Countrywide climate features during recorded climate-related disasters
Climate-related disasters cause substantial disruptions to human societies. With climate change, many extreme weather and climate events are expected to become more severe and more frequent. The International Disaster Database (EM-DAT) records climate-related disasters associated with observed impacts such as affected people and economic damage on a country basis. Although disasters are classified into different meteorological categories, they are usually not linked to observed climate anomalies. Here, we investigate countrywide climate features associated with disasters that have occurred between 1950 and 2015 and have been classified as droughts, floods, heat waves, and cold waves using superposed epoch analysis. We find that disasters classified as heat waves are associated with significant countrywide increases in annual mean temperature of on average 0.13 ∘C and a significant decrease in annual precipitation of 3.2%. Drought disasters show positive temperature anomalies of 0.08 ∘C and a 4.8 % precipitation decrease.
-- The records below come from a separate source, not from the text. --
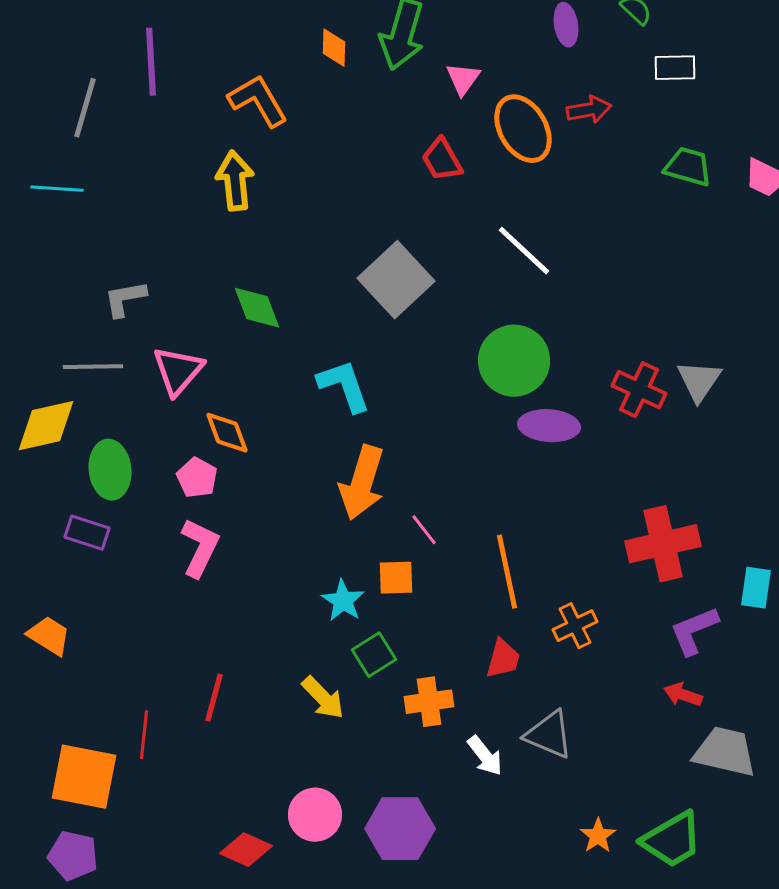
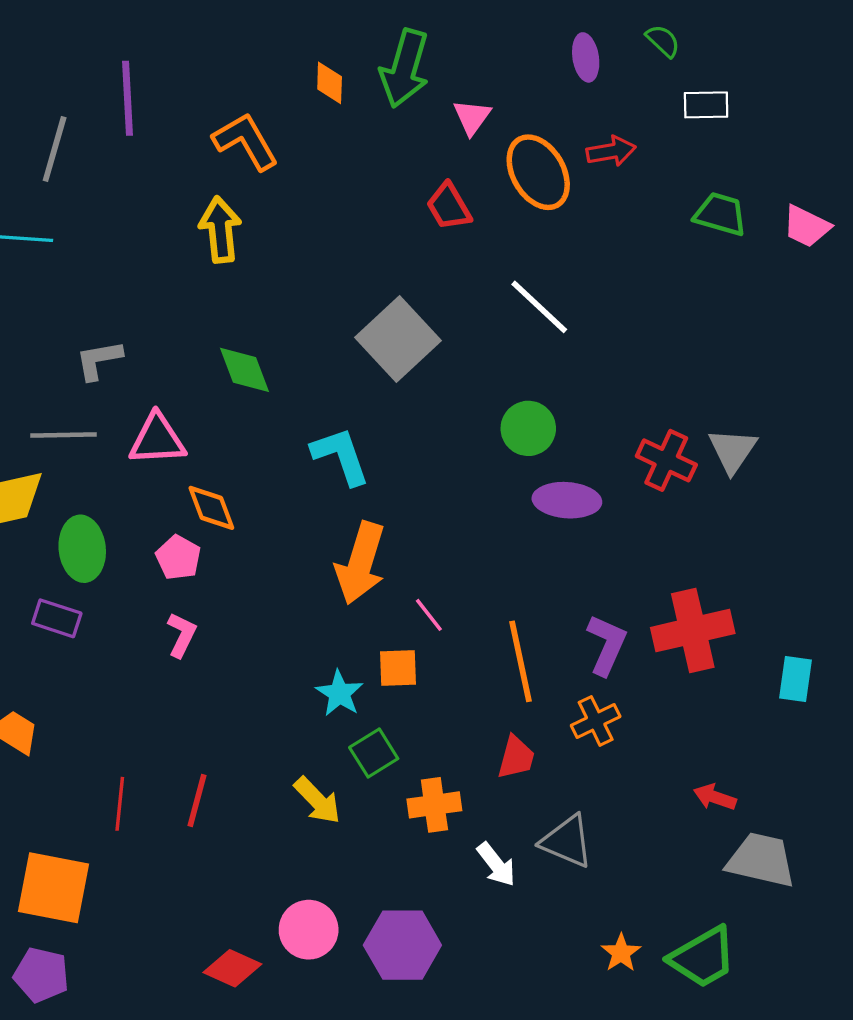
green circle: (514, 361) -> (528, 428), size x0.7
pink triangle: (178, 371) -> (157, 439), turned 46
pink L-shape: (200, 548) -> (182, 635), size x0.7
purple L-shape: (694, 631) -> (607, 645), moved, turned 136
red line: (144, 735) -> (120, 804), moved

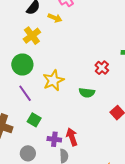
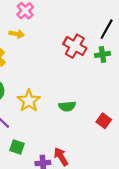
red cross: (102, 68) -> (75, 46), moved, size x1.5

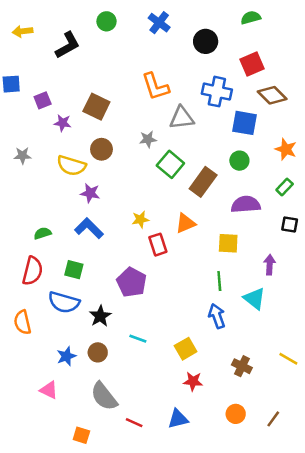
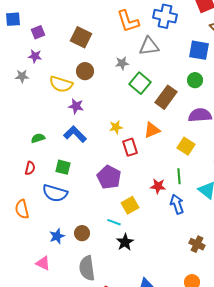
blue cross: (217, 92) -> (165, 16), moved
purple star: (63, 123) -> (35, 56), moved
yellow square: (228, 243) -> (186, 146), turned 30
red semicircle: (32, 271) -> (30, 168), size x0.6
black star: (100, 316) -> (125, 242), moved
yellow square: (186, 349) -> (130, 205), moved
red star: (193, 381) -> (158, 186), moved
gray semicircle: (104, 396) -> (87, 268), turned 30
Disasters classified as droughts and heat waves are thus associated with significant annual countrywide anomalies in both temperature and precipitation. During years of flood disasters, precipitation is increased by 2.8 %. Cold wave disasters show no significant signal for either temperature or precipitation. We further find that climate anomalies tend to be larger in smaller countries, an expected behavior when computing countrywide averages. In addition, our results suggest that extreme weather disasters in developed countries are typically associated with larger climate anomalies compared to developing countries. This effect could be due to different levels of vulnerability, as a climate anomaly needs to be larger in a developed country to cause a societal disruption. Our analysis provides a first link between recorded climate-related disasters and observed climate data, which is an important step towards linking climate and impact communities and ultimately better constraining future disaster risk.